Поэтому, рассматривая дело Каховского даже с правительственной точки зрения, не только участники восстания, но многие из самых приверженных сторонников правительства считали включение Каховского в разряд главных виновных за нанесение раны Милорадовичу так же неправильным, как и неприсуждение к высшему наказанию Трубецкого потому только, что он по малодушию скрылся.

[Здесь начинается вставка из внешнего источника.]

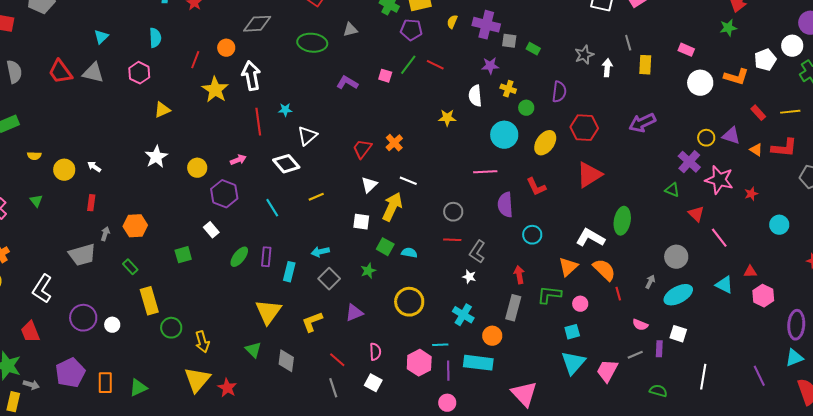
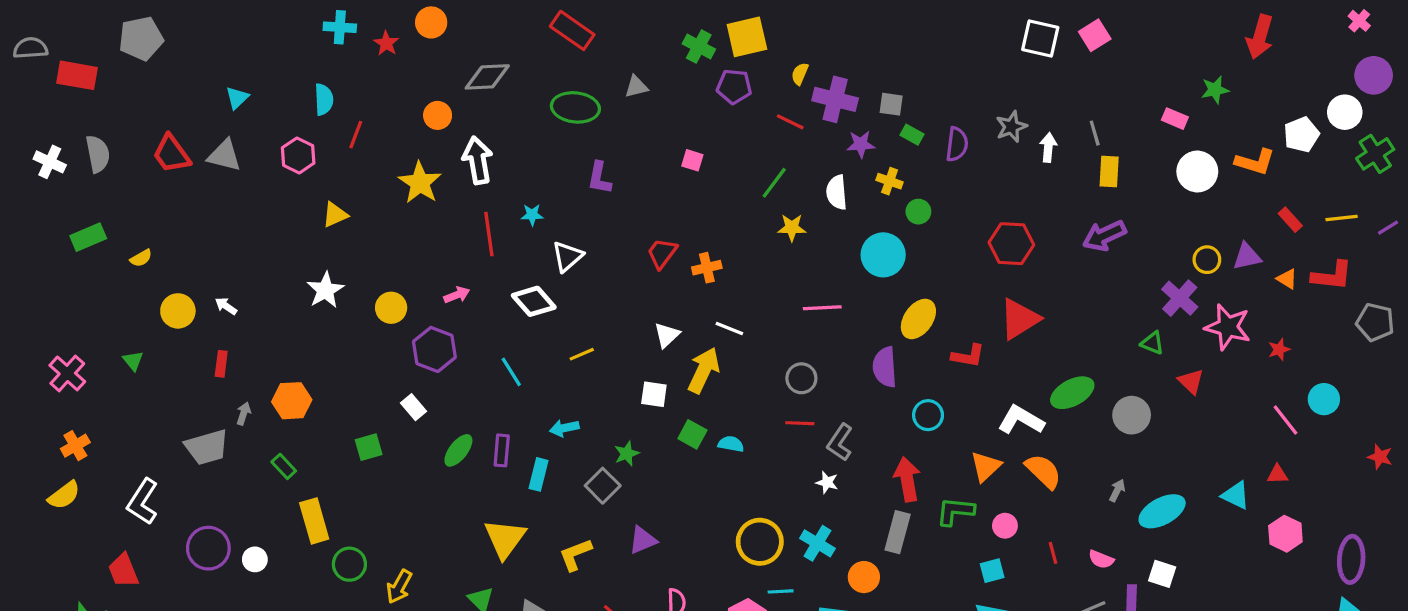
purple cross: (486, 25) -> (835, 99), moved
green star: (728, 28) -> (1215, 90), moved
gray line: (628, 43) -> (1095, 133), moved
green rectangle: (533, 49) -> (912, 135), moved
red line: (195, 60) -> (356, 135), moved
green line: (408, 65) -> (774, 183), moved
red line: (435, 65) -> (790, 122), moved
yellow rectangle: (645, 65) -> (1109, 172), moved
purple L-shape: (347, 83) -> (599, 178), moved, turned -110
purple semicircle: (559, 92) -> (957, 144), moved
purple triangle: (731, 136) -> (1247, 256), turned -30
orange cross: (394, 143) -> (707, 268), turned 30
yellow ellipse: (545, 143) -> (918, 319), moved
red trapezoid: (362, 149) -> (662, 253), moved
yellow semicircle: (34, 156) -> (141, 258), moved, turned -32
pink line: (485, 172) -> (822, 308), moved
red L-shape: (536, 187) -> (968, 356), moved, turned -55
green ellipse: (622, 221) -> (1072, 393), turned 52
pink line: (719, 238) -> (1285, 420), moved
cyan arrow: (320, 252) -> (564, 428), moved
gray circle: (676, 257) -> (1132, 415), moved
green star: (368, 271) -> (627, 454), moved
red arrow: (519, 275) -> (907, 479), size x1.5
red line: (618, 294) -> (1053, 553), moved
pink hexagon: (763, 296) -> (1285, 534), moved
yellow circle: (409, 302) -> (760, 542), moved
yellow arrow: (202, 342) -> (399, 587), turned 45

Всякое правительство считает себя вправе наказывать восставших против него, и правительство, выходящее из революции и завоеваний, преследует тех, кто восстает против него, опираясь на прежнюю законность. Конечно, там, где происходило много перемен, и все партии, каждая в свою очередь, считали себя законным правительством, когда господствовали и были революционерами, и прибегали ко всем революционным средствам, когда добивались власти, — там пришли к убеждению, что смертная казнь за политическую вину и бесполезна, и несправедлива, и что никак нельзя одинаково относиться к политическим преступлениям как к нравственным. Но, признавая даже за правительством право на высшую кару, все-таки считают подлежащими ей разве зачинщиков и руководителей восстания, как представителей самого принципа, а не тех, кто был исполнителем тех следствий, которые необходимо истекают уже из принятого принципа и составляют так сказать, механизм его проявления.